Exercise details =>
Your answer must be an exact copy of the data below, minus any pictures.

☆ ☆ ☆

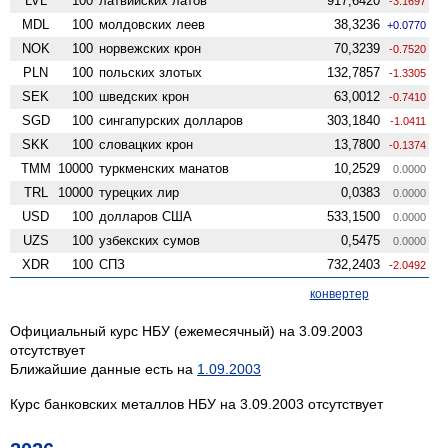
LVL
100
латвийских латов
917,6420
-3.1697
MDL
100
молдовских леев
38,3236
+0.0770
NOK
100
норвежских крон
70,3239
-0.7520
PLN
100
польских злотых
132,7857
-1.3305
SEK
100
шведских крон
63,0012
-0.7410
SGD
100
сингапурских долларов
303,1840
-1.0411
SKK
100
словацких крон
13,7800
-0.1374
TMM
10000
туркменских манатов
10,2529
0.0000
TRL
10000
турецких лир
0,0383
0.0000
USD
100
долларов США
533,1500
0.0000
UZS
100
узбекских сумов
0,5475
0.0000
XDR
100
СПЗ
732,2403
-2.0492
конвертер
Официальный курс НБУ (ежемесячный) на 3.09.2003
отсутствует
Ближайшие данные есть на
1.09.2003
Курс банковских металлов НБУ на 3.09.2003 отсутствует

☆ ☆ ☆

Solution for this task =>
LVL
100
латвийских латов
917,6420
-3.1697
MDL
100
молдовских леев
38,3236
+0.0770
NOK
100
норвежских крон
70,3239
-0.7520
PLN
100
польских злотых
132,7857
-1.3305
SEK
100
шведских крон
63,0012
-0.7410
SGD
100
сингапурских долларов
303,1840
-1.0411
SKK
100
словацких крон
13,7800
-0.1374
TMM
10000
туркменских манатов
10,2529
0.0000
TRL
10000
турецких лир
0,0383
0.0000
USD
100
долларов США
533,1500
0.0000
UZS
100
узбекских сумов
0,5475
0.0000
XDR
100
СПЗ
732,2403
-2.0492
конвертер
Официальный курс НБУ (ежемесячный) на 3.09.2003
отсутствует
Ближайшие данные есть на
1.09.2003
Курс банковских металлов НБУ на 3.09.2003 отсутствует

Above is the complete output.